While official fixes usually exist, users and organizations are really slow in applying them, and for very good reasons: patches often break things and cause damage to production, applying them disrupts daily business, they often come bundled with unwanted – often undocumented – functional changes, and when something goes wrong, it’s a nightmare just to get back to the (vulnerable) functional state. But sometimes the official update does not exist, because vulnerable software is not supported anymore (remember retired, but still very popular operating systems MS Windows 7 and Windows Server 2008 R2?).

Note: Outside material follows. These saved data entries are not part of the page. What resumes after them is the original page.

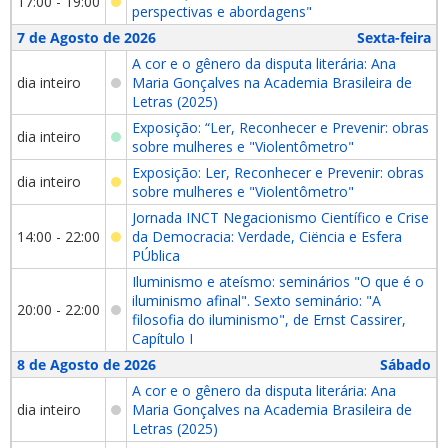
17:00 - 19:00
perspectivas e abordagens"
7 de Agosto de 2026
Sexta-feira
A cor e o gênero da disputa literária: Ana
dia inteiro
Maria Gonçalves na Academia Brasileira de
Letras (2025)
Exposição: “Ler, Reconhecer e Prevenir: obras
dia inteiro
sobre mulheres e "Violentômetro"
Exposição: Ler, Reconhecer e Prevenir: obras
dia inteiro
sobre mulheres e "Violentômetro"
Jornada INCT Negacionismo Científico e Crise
14:00 - 22:00
da Democracia: Verdade, Ciëncia e Esfera
PÚblica
Iluminismo e ateísmo: seminários "O que é o
iluminismo afinal". Sexto seminário: "A
20:00 - 22:00
filosofia do iluminismo", de Ernst Cassirer,
Capítulo I
8 de Agosto de 2026
Sábado
A cor e o gênero da disputa literária: Ana
dia inteiro
Maria Gonçalves na Academia Brasileira de
Letras (2025)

Security patches are software vendors’ horror. What is worse than going back to functionalities and tasks that are already checked as “done”? This is especially painful if attackers are already actively exploiting a vulnerability in the wild or there is bad publicity about a particular unfixed vulnerability in a software product. Each patch (including a security one) requires implementation of complete development cycle, including expensive regression testing on all supported platforms. The result is “fat update” that replaces large chunks of a product and could actually change it completely.
An important aspect of the current failure of security patching is in the fact that it is so complicated.
In this presentation, we will point out that the future of vulnerability patching could become virtually imperceptible for users and software vendors by changing current patching paradigm from “fat updates” to “micropatches, miniature pieces of software code that are applied to a running process without changing the executable file. Since micropatch consists of just a handful of machine code instructions injected at a single place in the process, testing can be localized and limited to affected code paths. A micropatch can be instantly applied to a running process without the user even knowing it, and just as instantly removed if suspected of causing problems. And finally, a micropatch never brings any unwanted functional changes.